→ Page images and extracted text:
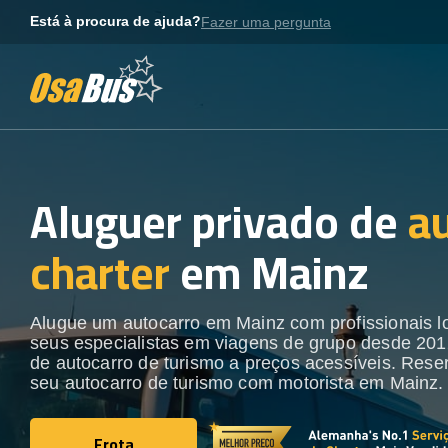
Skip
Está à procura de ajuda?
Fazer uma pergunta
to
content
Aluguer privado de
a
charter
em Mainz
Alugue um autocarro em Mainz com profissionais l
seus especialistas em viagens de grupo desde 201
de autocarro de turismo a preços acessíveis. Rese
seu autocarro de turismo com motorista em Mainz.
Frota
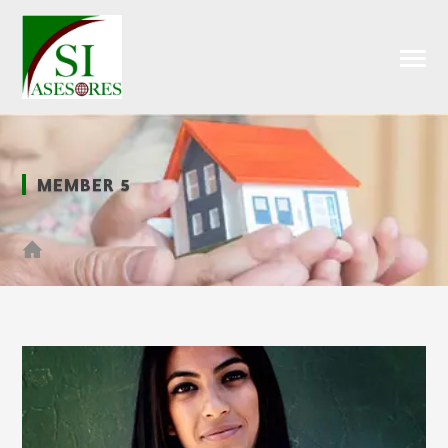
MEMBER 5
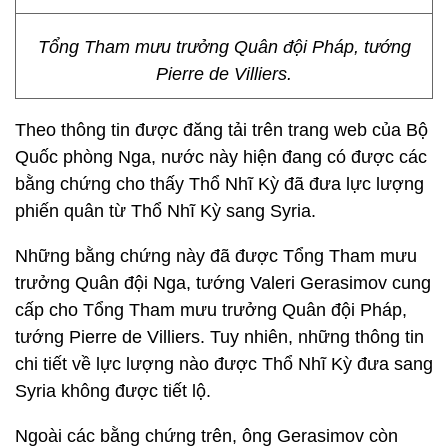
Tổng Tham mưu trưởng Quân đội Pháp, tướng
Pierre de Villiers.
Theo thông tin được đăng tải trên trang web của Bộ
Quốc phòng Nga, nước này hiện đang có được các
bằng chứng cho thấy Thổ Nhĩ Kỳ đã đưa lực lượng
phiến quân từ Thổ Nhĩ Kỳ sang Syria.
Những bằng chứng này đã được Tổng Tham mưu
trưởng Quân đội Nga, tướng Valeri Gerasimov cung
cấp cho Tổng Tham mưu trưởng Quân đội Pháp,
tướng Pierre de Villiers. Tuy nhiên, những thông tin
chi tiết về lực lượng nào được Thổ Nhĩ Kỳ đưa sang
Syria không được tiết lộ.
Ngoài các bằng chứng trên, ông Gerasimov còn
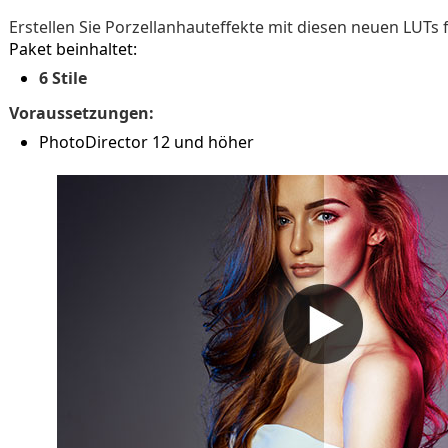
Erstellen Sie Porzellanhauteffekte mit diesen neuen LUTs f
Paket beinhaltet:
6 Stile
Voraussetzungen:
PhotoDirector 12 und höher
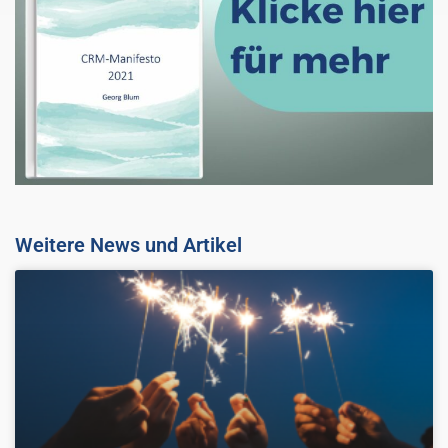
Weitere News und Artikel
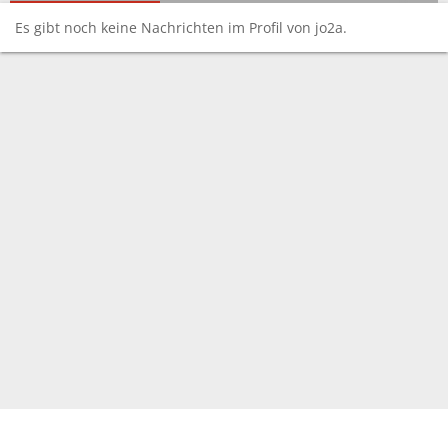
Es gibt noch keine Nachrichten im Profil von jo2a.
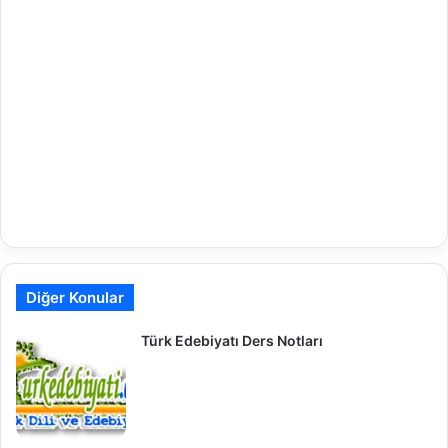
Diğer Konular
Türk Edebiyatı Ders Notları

--

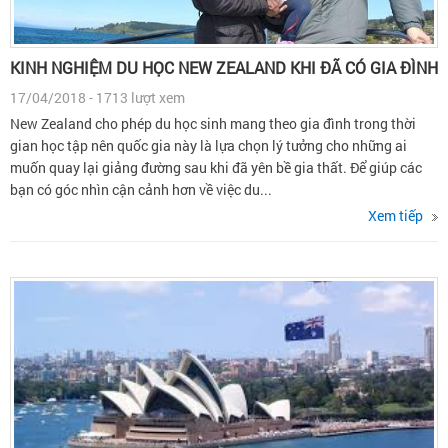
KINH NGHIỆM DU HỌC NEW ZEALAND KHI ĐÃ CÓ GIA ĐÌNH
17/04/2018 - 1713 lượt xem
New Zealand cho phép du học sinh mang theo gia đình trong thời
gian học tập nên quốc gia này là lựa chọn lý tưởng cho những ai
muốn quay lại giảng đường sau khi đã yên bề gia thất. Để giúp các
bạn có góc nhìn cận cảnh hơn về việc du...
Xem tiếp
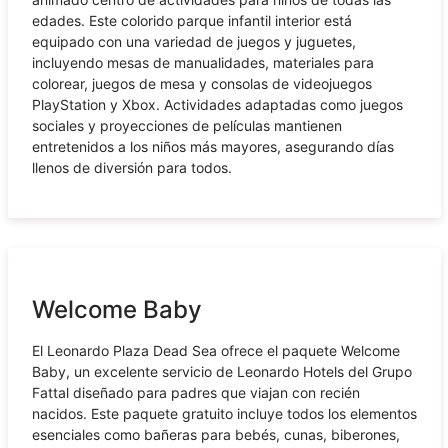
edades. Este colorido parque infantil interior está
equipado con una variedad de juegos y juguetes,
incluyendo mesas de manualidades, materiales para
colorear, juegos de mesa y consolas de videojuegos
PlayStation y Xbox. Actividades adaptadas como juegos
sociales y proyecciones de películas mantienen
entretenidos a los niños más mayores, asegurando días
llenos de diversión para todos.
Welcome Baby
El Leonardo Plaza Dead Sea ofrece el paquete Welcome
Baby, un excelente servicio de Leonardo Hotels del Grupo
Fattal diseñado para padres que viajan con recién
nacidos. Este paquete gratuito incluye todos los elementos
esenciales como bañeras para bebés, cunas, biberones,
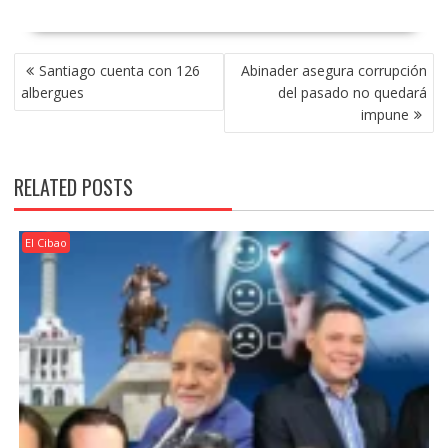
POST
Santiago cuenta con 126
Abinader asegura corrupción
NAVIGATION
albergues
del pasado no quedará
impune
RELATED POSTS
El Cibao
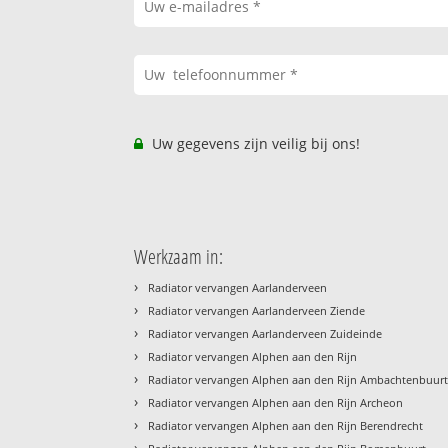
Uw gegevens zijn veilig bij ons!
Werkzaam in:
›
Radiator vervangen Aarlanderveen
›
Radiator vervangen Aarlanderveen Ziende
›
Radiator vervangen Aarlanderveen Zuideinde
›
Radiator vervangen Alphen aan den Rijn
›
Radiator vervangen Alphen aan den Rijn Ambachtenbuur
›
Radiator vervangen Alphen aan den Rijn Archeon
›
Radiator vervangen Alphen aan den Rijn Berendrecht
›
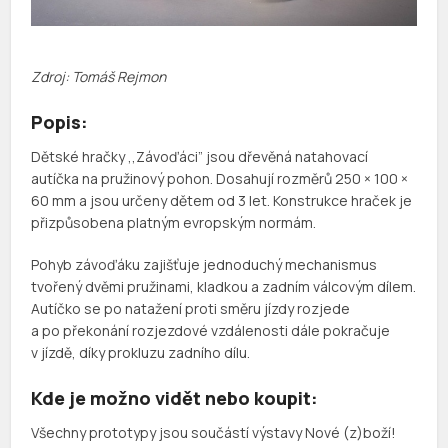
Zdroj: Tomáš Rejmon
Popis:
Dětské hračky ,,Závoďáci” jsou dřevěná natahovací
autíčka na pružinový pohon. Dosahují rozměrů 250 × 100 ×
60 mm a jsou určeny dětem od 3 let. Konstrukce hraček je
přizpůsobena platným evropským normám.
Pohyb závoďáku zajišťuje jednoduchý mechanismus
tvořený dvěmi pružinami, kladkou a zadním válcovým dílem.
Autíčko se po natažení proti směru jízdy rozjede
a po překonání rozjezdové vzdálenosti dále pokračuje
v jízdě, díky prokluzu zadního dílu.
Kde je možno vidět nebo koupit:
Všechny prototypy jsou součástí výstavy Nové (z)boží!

→ Your instructions: Exercise for the records above: copy only the lines from the one with "KINH NGHIỆM DU" to the one with "edades. Este colorido", both ends kept, and drop the pictures.

→ Solution below:
KINH NGHIỆM DU HỌC NEW ZEALAND KHI ĐÃ CÓ GIA ĐÌNH
17/04/2018 - 1713 lượt xem
New Zealand cho phép du học sinh mang theo gia đình trong thời
gian học tập nên quốc gia này là lựa chọn lý tưởng cho những ai
muốn quay lại giảng đường sau khi đã yên bề gia thất. Để giúp các
bạn có góc nhìn cận cảnh hơn về việc du...
Xem tiếp
edades. Este colorido parque infantil interior está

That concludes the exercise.